What to work on
Please go line by line and repeat the data below exactly, with no images.
··· Records to process ···
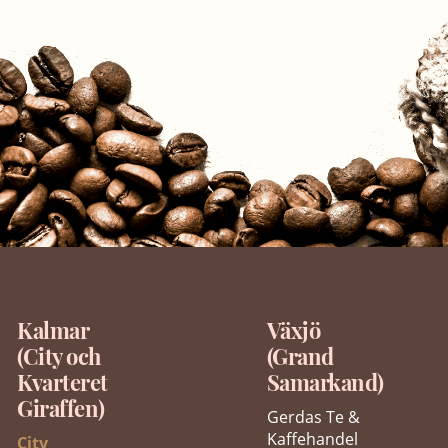
Kalmar
Växjö
(City och
(Grand
Kvarteret
Samarkand)
Giraffen)
Gerdas Te &
Kaffehandel
City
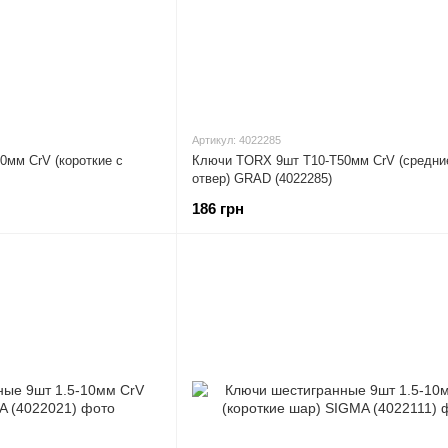
Артикул: 4022285
мм CrV (короткие с
Ключи TORX 9шт T10-T50мм CrV (средни
отвер) GRAD (4022285)
186 грн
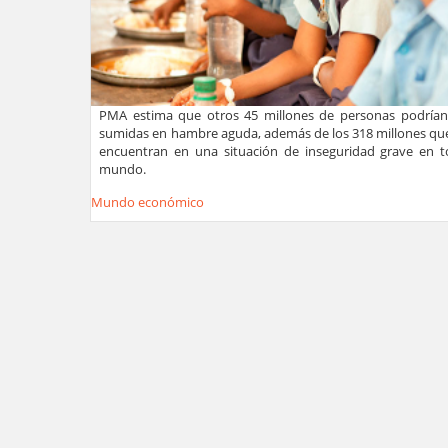
PMA estima que otros 45 millones de personas podrían
sumidas en hambre aguda, además de los 318 millones que
encuentran en una situación de inseguridad grave en t
mundo.
Mundo económico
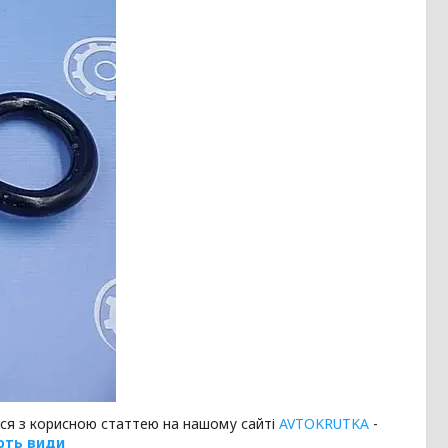
ся з корисною статтею на нашому сайті
AVTOKRUTKA
-
ають види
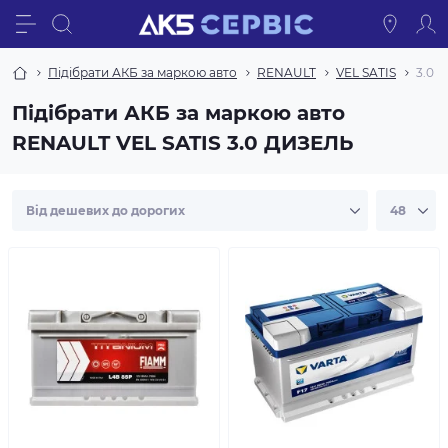
Підібрати АКБ за маркою авто
RENAULT
VEL SATIS
3.0 
Підібрати АКБ за маркою авто
RENAULT VEL SATIS 3.0 ДИЗЕЛЬ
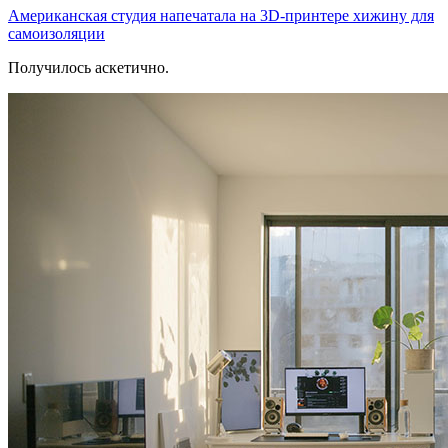
Американская студия напечатала на 3D-принтере хижину для
самоизоляции
Получилось аскетично.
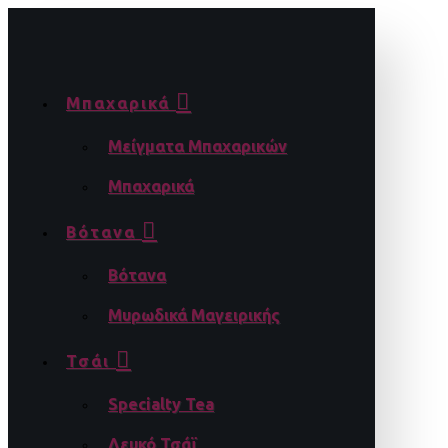
Μπαχαρικά
Μείγματα Μπαχαρικών
Μπαχαρικά
Βότανα
Βότανα
Μυρωδικά Μαγειρικής
Τσάι
Specialty Tea
Λευκό Τσάϊ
···
Response to this exercise
Kalmar
Växjö
(City och
(Grand
Kvarteret
Samarkand)
Giraffen)
Gerdas Te &
Kaffehandel
City
Артикул: 4022285
мм CrV (короткие с
Ключи TORX 9шт T10-T50мм CrV (средни
отвер) GRAD (4022285)
186 грн
PMA estima que otros 45 millones de personas podrían
sumidas en hambre aguda, además de los 318 millones que
encuentran en una situación de inseguridad grave en t
mundo.
Mundo económico
ся з корисною статтею на нашому сайті
AVTOKRUTKA
-
ають види
Підібрати АКБ за маркою авто
RENAULT
VEL SATIS
3.0 
Підібрати АКБ за маркою авто
RENAULT VEL SATIS 3.0 ДИЗЕЛЬ
Американская студия напечатала на 3D-принтере хижину для
самоизоляции
Получилось аскетично.
Μπαχαρικά
Μείγματα Μπαχαρικών
Μπαχαρικά
Βότανα
Βότανα
Μυρωδικά Μαγειρικής
Τσάι
Specialty Tea
Λευκό Τσάϊ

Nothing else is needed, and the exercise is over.